:: DATA SUPPLIED ::
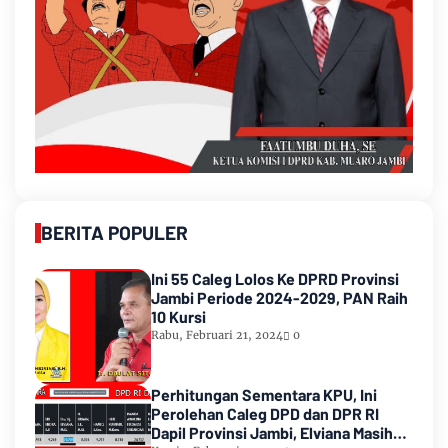
BERITA POPULER
Ini 55 Caleg Lolos Ke DPRD Provinsi
Jambi Periode 2024-2029, PAN Raih
10 Kursi
Rabu, Februari 21, 2024
0
Perhitungan Sementara KPU, Ini
Perolehan Caleg DPD dan DPR RI
Dapil Provinsi Jambi, Elviana Masih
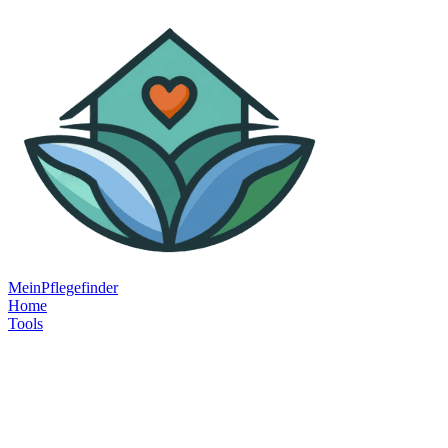
MeinPflegefinder
Home
Tools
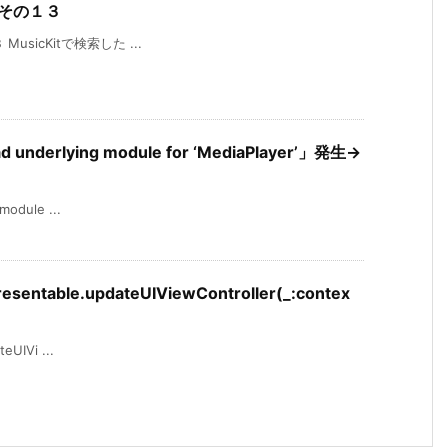
グ その１３
MusicKitで検索した ...
ad underlying module for ‘MediaPlayer’」発生→
module ...
resentable.updateUIViewController(_:contex
eUIVi ...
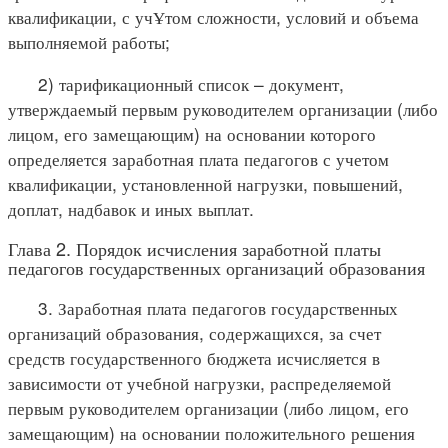
квалификации, с учҰтом сложности, условий и объема
выполняемой работы;
2) тарификационный список – документ,
утверждаемый первым руководителем организации (либо
лицом, его замещающим) на основании которого
определяется заработная плата педагогов с учетом
квалификации, установленной нагрузки, повышений,
доплат, надбавок и иных выплат.
Глава 2. Порядок исчисления заработной платы
педагогов государственных организаций образования
3. Заработная плата педагогов государственных
организаций образования, содержащихся, за счет
средств государственного бюджета исчисляется в
зависимости от учебной нагрузки, распределяемой
первым руководителем организации (либо лицом, его
замещающим) на основании положительного решения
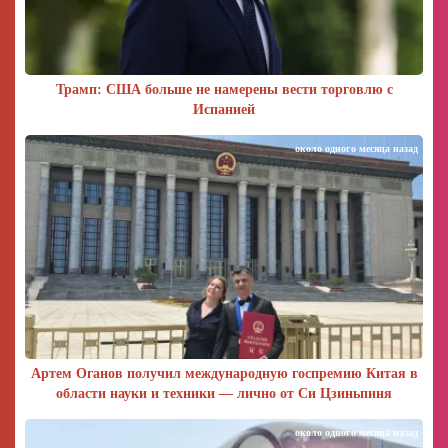
Трамп: США больше не намерены вести торговлю с
Испанией
около одного месяца назад
Артем Оганов получил международную госпремию Китая в
области науки и техники — лично от Си Цзиньпиня
около одного месяца назад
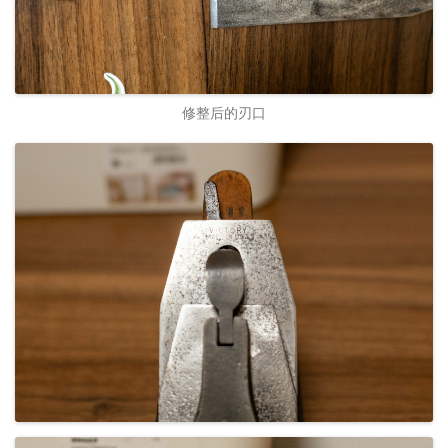
修整后的刃口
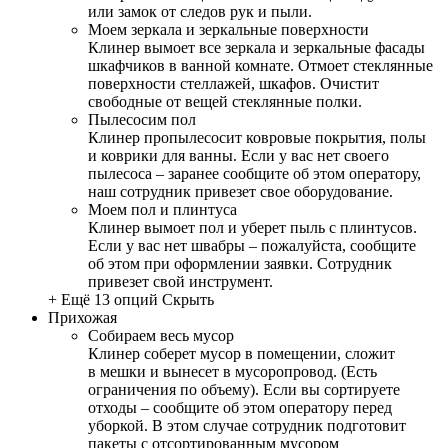
или замок от следов рук и пыли.
Моем зеркала и зеркальные поверхности
Клинер вымоет все зеркала и зеркальные фасады
шкафчиков в ванной комнате. Отмоет стеклянные
поверхности стеллажей, шкафов. Очистит
свободные от вещей стеклянные полки.
Пылесосим пол
Клинер пропылесосит ковровые покрытия, полы
и коврики для ванны. Если у вас нет своего
пылесоса – заранее сообщите об этом оператору,
наш сотрудник привезет свое оборудование.
Моем пол и плинтуса
Клинер вымоет пол и уберет пыль с плинтусов.
Если у вас нет швабры – пожалуйста, сообщите
об этом при оформлении заявки. Сотрудник
привезет свой инструмент.
+ Ещё 13 опций
Скрыть
Прихожая
Собираем весь мусор
Клинер соберет мусор в помещении, сложит
в мешки и вынесет в мусоропровод. (Есть
ограничения по объему). Если вы сортируете
отходы – сообщите об этом оператору перед
уборкой. В этом случае сотрудник подготовит
пакеты с отсортированным мусором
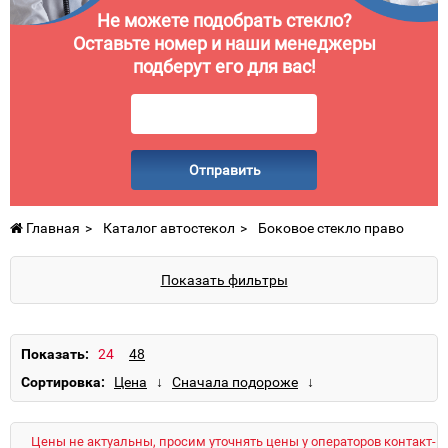
Не можете подобрать стекло?
Оставьте номер и наши менеджеры
подберут его для вас!
Отправить
Главная
Каталог автостекол
Боковое стекло право
Показать фильтры
Показать:
Сортировка:
Цены не актуальны, просим уточнять цены у операторов контакт-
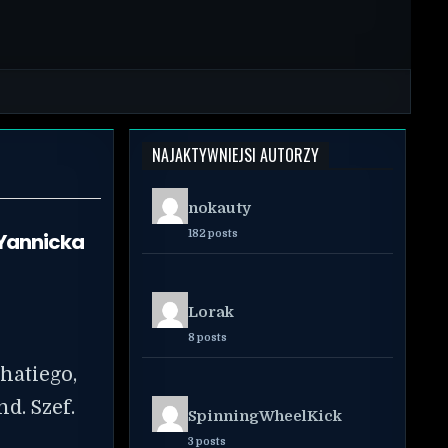
NAJAKTYWNIEJSI AUTORZY
nokauty
 Yannicka
182 posts
Lorak
8 posts
hatiego,
d. Szef.
SpinningWheelKick
3 posts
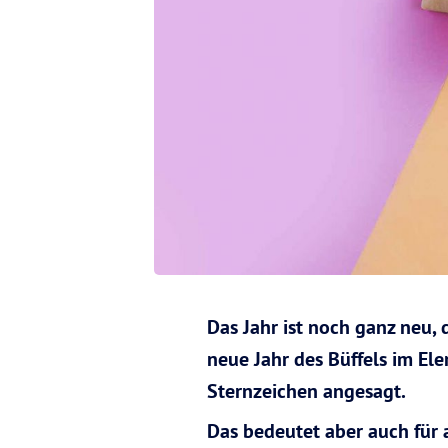
Das Jahr ist noch ganz neu, 
neue Jahr des Büffels im El
Sternzeichen angesagt.
Das bedeutet aber auch für a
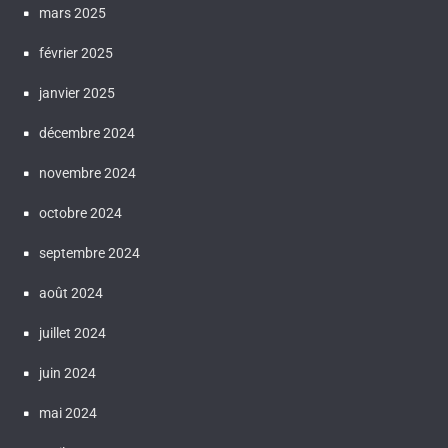
mars 2025
février 2025
janvier 2025
décembre 2024
novembre 2024
octobre 2024
septembre 2024
août 2024
juillet 2024
juin 2024
mai 2024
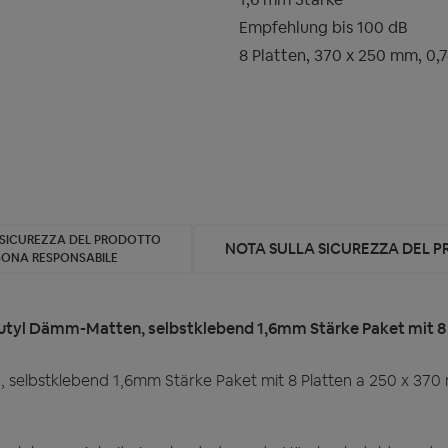
Empfehlung bis 100 dB
8 Platten, 370 x 250 mm, 0,
 SICUREZZA DEL PRODOTTO
NOTA SULLA SICUREZZA DEL 
SONA RESPONSABILE
uButyl Dämm-Matten, selbstklebend 1,6mm Stärke Paket mit 8
 selbstklebend 1,6mm Stärke Paket mit 8 Platten a 250 x 37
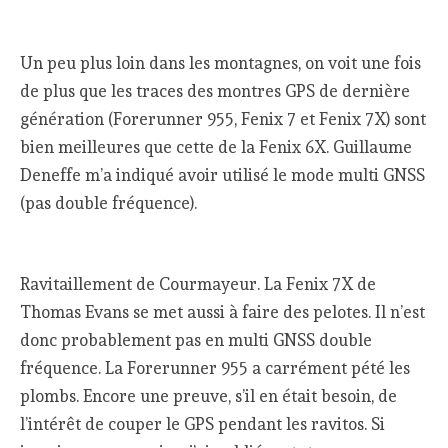
Un peu plus loin dans les montagnes, on voit une fois
de plus que les traces des montres GPS de dernière
génération (Forerunner 955, Fenix 7 et Fenix 7X) sont
bien meilleures que cette de la Fenix 6X. Guillaume
Deneffe m’a indiqué avoir utilisé le mode multi GNSS
(pas double fréquence).
Ravitaillement de Courmayeur. La Fenix 7X de
Thomas Evans se met aussi à faire des pelotes. Il n’est
donc probablement pas en multi GNSS double
fréquence. La Forerunner 955 a carrément pété les
plombs. Encore une preuve, s’il en était besoin, de
l’intérêt de couper le GPS pendant les ravitos. Si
:::
**TASK TO COMPLETE**: Copy out every line of the data exactly, leaving the images behind.

**ANSWER BELOW**:
BERITA POPULER
Ini 55 Caleg Lolos Ke DPRD Provinsi
Jambi Periode 2024-2029, PAN Raih
10 Kursi
Rabu, Februari 21, 2024
0
Perhitungan Sementara KPU, Ini
Perolehan Caleg DPD dan DPR RI
Dapil Provinsi Jambi, Elviana Masih
MeinPflegefinder
Home
Tools
グ その１３
MusicKitで検索した ...
ad underlying module for ‘MediaPlayer’」発生→
module ...
resentable.updateUIViewController(_:contex
eUIVi ...
квалификации, с учҰтом сложности, условий и объема
выполняемой работы;
2) тарификационный список – документ,
утверждаемый первым руководителем организации (либо
лицом, его замещающим) на основании которого
определяется заработная плата педагогов с учетом
квалификации, установленной нагрузки, повышений,
доплат, надбавок и иных выплат.
Глава 2. Порядок исчисления заработной платы
педагогов государственных организаций образования
3. Заработная плата педагогов государственных
организаций образования, содержащихся, за счет
средств государственного бюджета исчисляется в
зависимости от учебной нагрузки, распределяемой
первым руководителем организации (либо лицом, его
замещающим) на основании положительного решения
Трамп: США больше не намерены вести торговлю с
Испанией
около одного месяца назад
Артем Оганов получил международную госпремию Китая в
области науки и техники — лично от Си Цзиньпиня
около одного месяца назад
修整后的刃口
или замок от следов рук и пыли.
Моем зеркала и зеркальные поверхности
Клинер вымоет все зеркала и зеркальные фасады
шкафчиков в ванной комнате. Отмоет стеклянные
поверхности стеллажей, шкафов. Очистит
свободные от вещей стеклянные полки.
Пылесосим пол
Клинер пропылесосит ковровые покрытия, полы
и коврики для ванны. Если у вас нет своего
пылесоса – заранее сообщите об этом оператору,
наш сотрудник привезет свое оборудование.
Моем пол и плинтуса
Клинер вымоет пол и уберет пыль с плинтусов.
Если у вас нет швабры – пожалуйста, сообщите
об этом при оформлении заявки. Сотрудник
привезет свой инструмент.
+ Ещё 13 опций
Скрыть
Прихожая
Собираем весь мусор
Клинер соберет мусор в помещении, сложит
в мешки и вынесет в мусоропровод. (Есть
ограничения по объему). Если вы сортируете
отходы – сообщите об этом оператору перед
уборкой. В этом случае сотрудник подготовит
пакеты с отсортированным мусором
Не можете подобрать стекло?
Оставьте номер и наши менеджеры
подберут его для вас!
Отправить
Главная
Каталог автостекол
Боковое стекло право
Показать фильтры
Показать:
Сортировка:
Цены не актуальны, просим уточнять цены у операторов контакт-
NAJAKTYWNIEJSI AUTORZY
nokauty
 Yannicka
182 posts
Lorak
8 posts
hatiego,
d. Szef.
SpinningWheelKick
3 posts
Das Jahr ist noch ganz neu, 
neue Jahr des Büffels im El
Sternzeichen angesagt.
Das bedeutet aber auch für a
mars 2025
février 2025
janvier 2025
décembre 2024
novembre 2024
octobre 2024
septembre 2024
août 2024
juillet 2024
juin 2024
mai 2024
Empfehlung bis 100 dB
8 Platten, 370 x 250 mm, 0,
 SICUREZZA DEL PRODOTTO
NOTA SULLA SICUREZZA DEL 
SONA RESPONSABILE
uButyl Dämm-Matten, selbstklebend 1,6mm Stärke Paket mit 8
 selbstklebend 1,6mm Stärke Paket mit 8 Platten a 250 x 37
Un peu plus loin dans les montagnes, on voit une fois
de plus que les traces des montres GPS de dernière
génération (Forerunner 955, Fenix 7 et Fenix 7X) sont
bien meilleures que cette de la Fenix 6X. Guillaume
Deneffe m’a indiqué avoir utilisé le mode multi GNSS
(pas double fréquence).
Ravitaillement de Courmayeur. La Fenix 7X de
Thomas Evans se met aussi à faire des pelotes. Il n’est
donc probablement pas en multi GNSS double
fréquence. La Forerunner 955 a carrément pété les
plombs. Encore une preuve, s’il en était besoin, de
l’intérêt de couper le GPS pendant les ravitos. Si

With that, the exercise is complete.